WHAT THE TASK REQUIRES: Without the pictures, write out all the lines below exactly as they appear.

SUPPLIED MATERIAL:
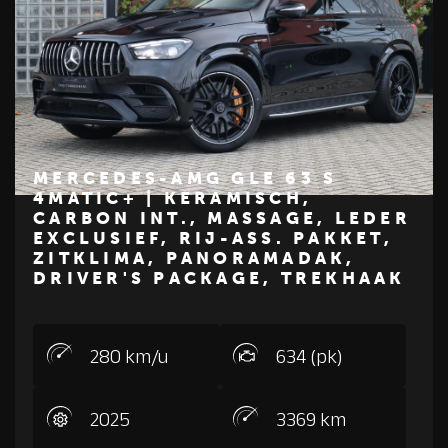
MERCEDES-AMG GLE 63 S
4MATIC+ | KERAMISCH,
CARBON INT., MASSAGE, LEDER
€ 229.500
EXCLUSIEF, RIJ-ASS. PAKKET,
ZITKLIMA, PANORAMADAK,
Z
M
E
R
C
E
D
E
S
-
B
E
N
DRIVER'S PACKAGE, TREKHAAK
280 km/u
634 (pk)
2025
3369 km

TASK RESPONSE:
MERCEDES-AMG GLE 63 S
4MATIC+ | KERAMISCH,
CARBON INT., MASSAGE, LEDER
€ 229.500
EXCLUSIEF, RIJ-ASS. PAKKET,
ZITKLIMA, PANORAMADAK,
Z
M
E
R
C
E
D
E
S
-
B
E
N
DRIVER'S PACKAGE, TREKHAAK
280 km/u
634 (pk)
2025
3369 km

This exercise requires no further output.